*WHAT IS EXPECTED*
Transcribe every line of the records verbatim.

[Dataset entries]
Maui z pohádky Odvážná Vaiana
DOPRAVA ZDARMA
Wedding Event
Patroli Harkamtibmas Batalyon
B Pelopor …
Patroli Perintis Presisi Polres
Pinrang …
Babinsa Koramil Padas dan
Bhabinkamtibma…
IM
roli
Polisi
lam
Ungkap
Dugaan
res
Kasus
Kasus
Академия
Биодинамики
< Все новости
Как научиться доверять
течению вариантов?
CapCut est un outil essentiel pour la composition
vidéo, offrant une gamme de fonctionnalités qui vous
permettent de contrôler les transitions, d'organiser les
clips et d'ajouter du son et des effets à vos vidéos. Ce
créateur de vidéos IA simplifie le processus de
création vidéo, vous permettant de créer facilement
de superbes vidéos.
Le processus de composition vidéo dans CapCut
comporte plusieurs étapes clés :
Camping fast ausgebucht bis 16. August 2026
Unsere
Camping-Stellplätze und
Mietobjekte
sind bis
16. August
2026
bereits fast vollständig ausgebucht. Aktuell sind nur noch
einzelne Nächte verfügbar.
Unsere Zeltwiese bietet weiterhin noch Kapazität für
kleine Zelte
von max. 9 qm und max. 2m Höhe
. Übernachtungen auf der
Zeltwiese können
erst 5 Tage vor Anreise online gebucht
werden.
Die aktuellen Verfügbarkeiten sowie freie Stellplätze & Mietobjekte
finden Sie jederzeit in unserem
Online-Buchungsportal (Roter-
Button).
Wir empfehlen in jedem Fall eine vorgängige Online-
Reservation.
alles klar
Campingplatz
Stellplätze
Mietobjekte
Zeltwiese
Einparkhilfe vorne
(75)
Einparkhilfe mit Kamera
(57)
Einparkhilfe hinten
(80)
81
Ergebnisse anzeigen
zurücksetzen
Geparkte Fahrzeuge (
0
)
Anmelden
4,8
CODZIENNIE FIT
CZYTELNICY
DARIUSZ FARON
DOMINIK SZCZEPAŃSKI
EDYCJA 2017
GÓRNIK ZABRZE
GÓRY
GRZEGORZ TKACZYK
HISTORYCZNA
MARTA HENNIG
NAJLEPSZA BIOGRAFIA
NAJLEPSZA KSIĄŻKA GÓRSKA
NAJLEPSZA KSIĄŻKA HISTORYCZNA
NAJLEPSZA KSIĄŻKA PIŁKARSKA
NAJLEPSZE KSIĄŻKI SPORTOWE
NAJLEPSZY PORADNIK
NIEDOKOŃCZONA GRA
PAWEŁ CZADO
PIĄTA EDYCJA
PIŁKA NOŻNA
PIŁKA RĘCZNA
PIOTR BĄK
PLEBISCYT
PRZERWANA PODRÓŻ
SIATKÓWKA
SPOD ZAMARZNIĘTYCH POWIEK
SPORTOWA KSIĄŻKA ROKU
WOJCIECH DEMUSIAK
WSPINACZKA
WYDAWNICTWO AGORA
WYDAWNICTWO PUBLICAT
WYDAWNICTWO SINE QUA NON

*OUTPUT BELOW*
Maui z pohádky Odvážná Vaiana
DOPRAVA ZDARMA
Wedding Event
Patroli Harkamtibmas Batalyon
B Pelopor …
Patroli Perintis Presisi Polres
Pinrang …
Babinsa Koramil Padas dan
Bhabinkamtibma…
IM
roli
Polisi
lam
Ungkap
Dugaan
res
Kasus
Kasus
Академия
Биодинамики
< Все новости
Как научиться доверять
течению вариантов?
CapCut est un outil essentiel pour la composition
vidéo, offrant une gamme de fonctionnalités qui vous
permettent de contrôler les transitions, d'organiser les
clips et d'ajouter du son et des effets à vos vidéos. Ce
créateur de vidéos IA simplifie le processus de
création vidéo, vous permettant de créer facilement
de superbes vidéos.
Le processus de composition vidéo dans CapCut
comporte plusieurs étapes clés :
Camping fast ausgebucht bis 16. August 2026
Unsere
Camping-Stellplätze und
Mietobjekte
sind bis
16. August
2026
bereits fast vollständig ausgebucht. Aktuell sind nur noch
einzelne Nächte verfügbar.
Unsere Zeltwiese bietet weiterhin noch Kapazität für
kleine Zelte
von max. 9 qm und max. 2m Höhe
. Übernachtungen auf der
Zeltwiese können
erst 5 Tage vor Anreise online gebucht
werden.
Die aktuellen Verfügbarkeiten sowie freie Stellplätze & Mietobjekte
finden Sie jederzeit in unserem
Online-Buchungsportal (Roter-
Button).
Wir empfehlen in jedem Fall eine vorgängige Online-
Reservation.
alles klar
Campingplatz
Stellplätze
Mietobjekte
Zeltwiese
Einparkhilfe vorne
(75)
Einparkhilfe mit Kamera
(57)
Einparkhilfe hinten
(80)
81
Ergebnisse anzeigen
zurücksetzen
Geparkte Fahrzeuge (
0
)
Anmelden
4,8
CODZIENNIE FIT
CZYTELNICY
DARIUSZ FARON
DOMINIK SZCZEPAŃSKI
EDYCJA 2017
GÓRNIK ZABRZE
GÓRY
GRZEGORZ TKACZYK
HISTORYCZNA
MARTA HENNIG
NAJLEPSZA BIOGRAFIA
NAJLEPSZA KSIĄŻKA GÓRSKA
NAJLEPSZA KSIĄŻKA HISTORYCZNA
NAJLEPSZA KSIĄŻKA PIŁKARSKA
NAJLEPSZE KSIĄŻKI SPORTOWE
NAJLEPSZY PORADNIK
NIEDOKOŃCZONA GRA
PAWEŁ CZADO
PIĄTA EDYCJA
PIŁKA NOŻNA
PIŁKA RĘCZNA
PIOTR BĄK
PLEBISCYT
PRZERWANA PODRÓŻ
SIATKÓWKA
SPOD ZAMARZNIĘTYCH POWIEK
SPORTOWA KSIĄŻKA ROKU
WOJCIECH DEMUSIAK
WSPINACZKA
WYDAWNICTWO AGORA
WYDAWNICTWO PUBLICAT
WYDAWNICTWO SINE QUA NON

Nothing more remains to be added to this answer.